Computing Applications

Defending the Enterprise

There are limitless possibilities in the chaos experiments you can run, since the results of one test will lead to more questions and further testing.

Cyberattacks bring turbulence and disruption, leaving unpredictable and chaotic system failures in their wake. Organizations using cybersecurity chaos experiments simulate cyber events to uncover deficits in their cyber-elasticity. Test results lead developers and engineers to repair or rearchitect applications and supporting infrastructure for security and continuity under trial.

In the context of cybersecurity, chaos is any security failure that can happen, says Kelly Shortridge, senior principal product technologist, Fastly, an edge cloud platform provider. "Security chaos testing is the practice of continual experimentation to verify that systems operate as we think to improve their resilience to attack," explains Shortridge.

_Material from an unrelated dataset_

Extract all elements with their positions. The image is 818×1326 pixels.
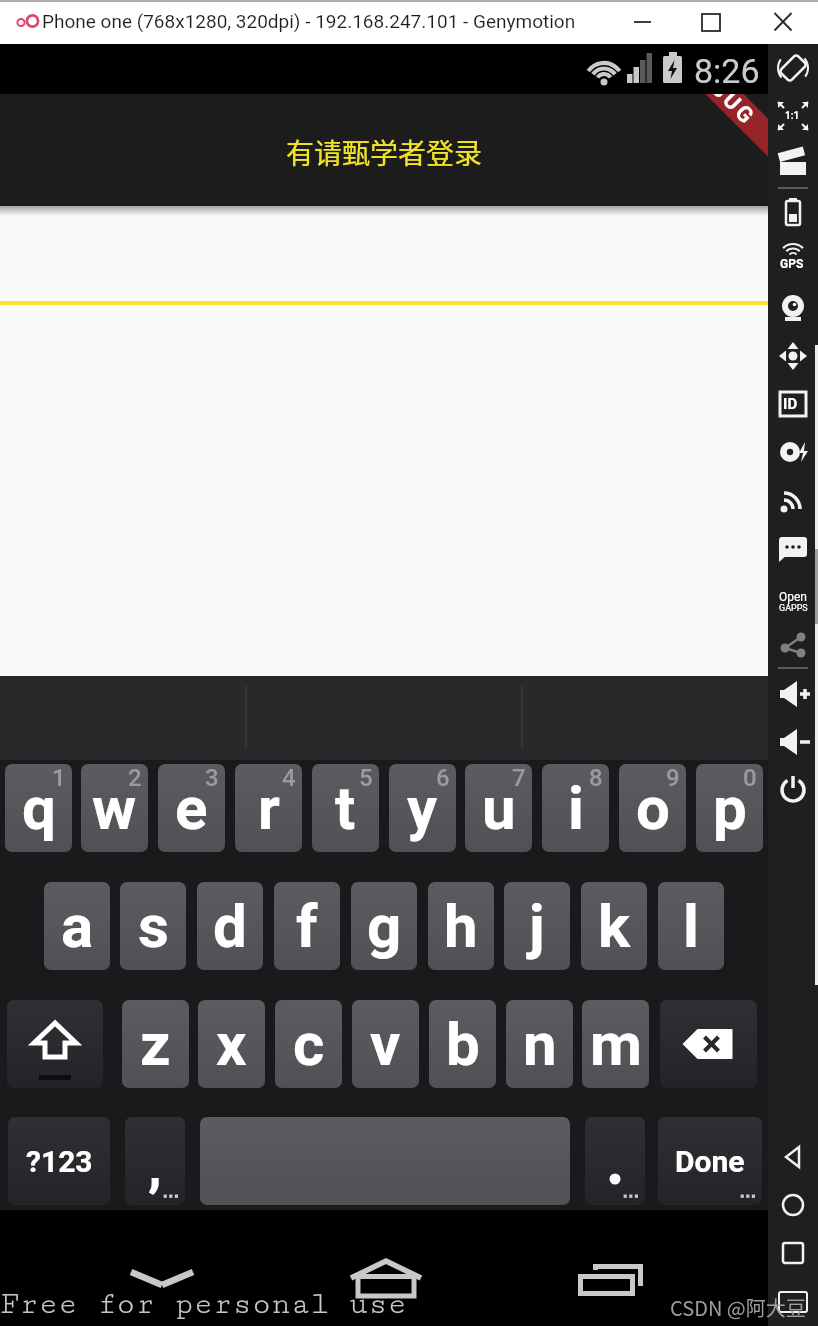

"Cybersecurity chaos engineering is resiliency testing adopted to combat the ever-changing threat landscape. Chaos engineering applies new threats to systems to see what happens to an ecosystem if components fail," says Doug Saylors, partner and co-lead, cybersecurity, for ISG, a global technology research and advisory firm. "Running a penetration test or attack simulation with a zero-day exploit is the most common method of chaos testing in cybersecurity," notes Saylors.

Web applications, distributed systems, and network infrastructure, including infrastructure-as-code, break under the pressure of attacks that bring chaos. "Systems have varying response characteristics depending on the type of attack. Applications stop working or provide erroneous outputs that have downstream effects. Network and infrastructure components see significant performance spikes, which affect users negatively through increased latency or limited access to critical applications," says Saylors.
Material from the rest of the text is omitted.